New York Notizen, Tag 8: Postkarten-Hustler, deutscher Aufbauhelfer und Bookazine-Hype

Das passierte an Tag 8 von "Philipp allein in New York":

Oliver Kray Mypostcard Philipp Westermeyer New York OMR
Philipp Westermeyer mit Mypostcard-Gründer Oliver Kray (links) unterwegs in New York.
Inhalt
  1. Von Facebooks Dachterrasse zum German Accelerator
  2. Über den Erfolg von Wework und einen Bookazine-Hidden-Champion
  3. New York: Stadt der Zufälle, Wendungen und Inspiration

Chef ist immer noch im Big Apple unterwegs und berichtet von seinen Eindrücken und Treffen mit spannenden Leuten. Heute Tag 8 mit einem Ex-Sprayer, der mittlerweile Postkarten macht, Facebook, dem German Accelerator und einem Bookazine-Hidden-Champion.

Falls nicht sowieso schon passiert: Hier könnt Ihr Philipps Planung vor dem Ausflug, Tag 1, Tag 2, Tag 3 und Tag 4 nachlesen. Es lohnt sich. 

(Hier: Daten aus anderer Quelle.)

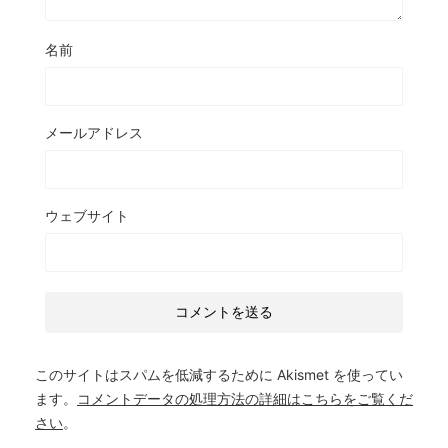
名前
メールアドレス
ウェブサイト
このサイトはスパムを低減するために Akismet を使ってい
ます。
コメントデータの処理方法の詳細はこちらをご覧くだ
さい
。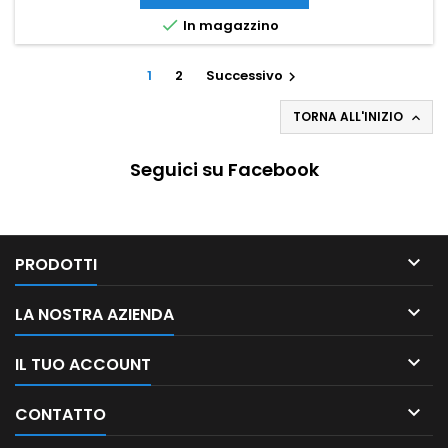

In magazzino
1
2
Successivo

TORNA ALL'INIZIO

Seguici su Facebook

PRODOTTI

LA NOSTRA AZIENDA

IL TUO ACCOUNT

CONTATTO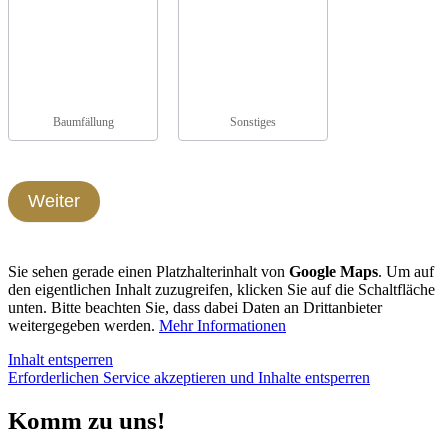
Baumfällung
Sonstiges
Weiter
Sie sehen gerade einen Platzhalterinhalt von
Google Maps
. Um auf
den eigentlichen Inhalt zuzugreifen, klicken Sie auf die Schaltfläche
unten. Bitte beachten Sie, dass dabei Daten an Drittanbieter
weitergegeben werden.
Mehr Informationen
Inhalt entsperren
Erforderlichen Service akzeptieren und Inhalte entsperren
Komm zu uns!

Mein achter Tag in New York begann mit Oli Kray, einem ehemaligen Berliner Graffiti-Mann, der über Umwege in die Startup-Welt gefunden hat und jetzt in Berlin und NY Mypostcard aufbaut. Am Rande des Frühstücks (Cafe Select, kann ich empfehlen) haben wir zur Mypostcard-Story einen Podcast aufgenommen, der demnächst auf der gewohnten OMR-Frequenz zu hören sein wird. In Kürze: Oli ist über den German Accelerator nach NY gekommen, um seine Firma in den USA zu erweitern. Er sieht nicht unbedingt aus wie jemand, der früher Züge bemalt und nachts in Depots rumgehangen hat (weiße Hose, Loafer). Aber wenn man ihn reden hört, weiß man, dass es stimmt. 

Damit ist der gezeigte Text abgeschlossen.